* Given entries *
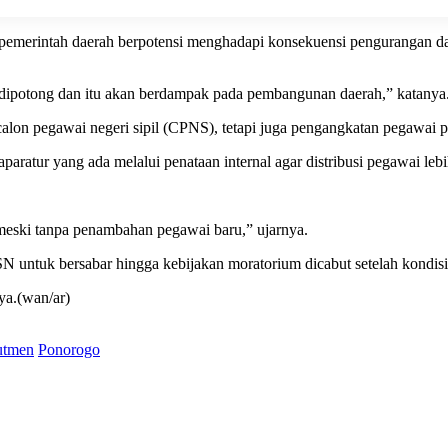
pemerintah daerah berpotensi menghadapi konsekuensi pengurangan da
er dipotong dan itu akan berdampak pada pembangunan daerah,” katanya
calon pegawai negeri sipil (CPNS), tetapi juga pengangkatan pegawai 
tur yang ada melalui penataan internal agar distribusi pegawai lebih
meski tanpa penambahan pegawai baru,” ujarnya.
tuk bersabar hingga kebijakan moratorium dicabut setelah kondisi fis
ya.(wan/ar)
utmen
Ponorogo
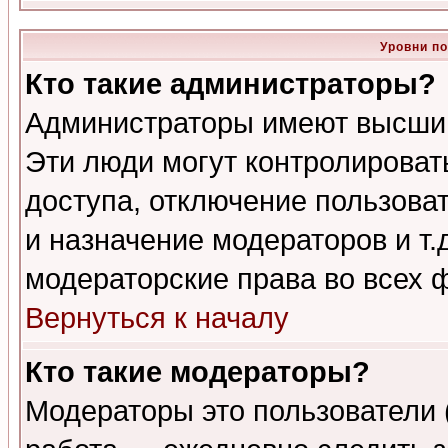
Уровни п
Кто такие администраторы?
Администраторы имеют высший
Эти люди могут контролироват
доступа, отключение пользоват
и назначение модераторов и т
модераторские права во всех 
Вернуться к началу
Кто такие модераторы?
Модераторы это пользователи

...

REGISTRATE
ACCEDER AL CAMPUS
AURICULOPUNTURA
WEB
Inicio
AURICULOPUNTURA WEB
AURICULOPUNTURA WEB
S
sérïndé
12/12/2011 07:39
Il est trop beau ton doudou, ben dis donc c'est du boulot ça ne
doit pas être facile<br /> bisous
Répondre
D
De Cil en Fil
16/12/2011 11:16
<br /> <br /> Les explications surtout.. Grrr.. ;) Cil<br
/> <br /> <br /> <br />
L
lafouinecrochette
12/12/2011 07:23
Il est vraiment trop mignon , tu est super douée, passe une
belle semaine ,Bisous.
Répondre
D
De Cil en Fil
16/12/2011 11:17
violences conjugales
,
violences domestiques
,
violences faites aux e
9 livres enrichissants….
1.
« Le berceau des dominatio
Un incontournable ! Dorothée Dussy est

--

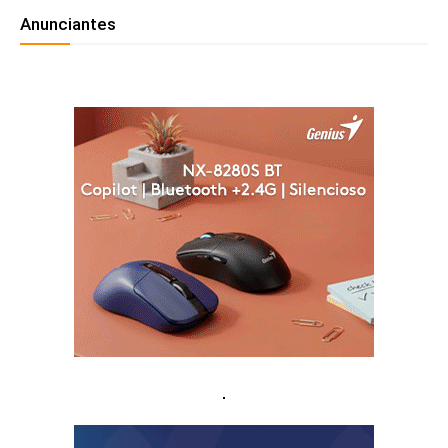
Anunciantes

* Instructions for the task *
Output exactly one stretch of the listing: from the line containing "pemerintah daerah berpotensi" through the line containing "calon pegawai negeri", both end lines included.

* Answer for the task *
pemerintah daerah berpotensi menghadapi konsekuensi pengurangan da
er dipotong dan itu akan berdampak pada pembangunan daerah,” katanya
calon pegawai negeri sipil (CPNS), tetapi juga pengangkatan pegawai 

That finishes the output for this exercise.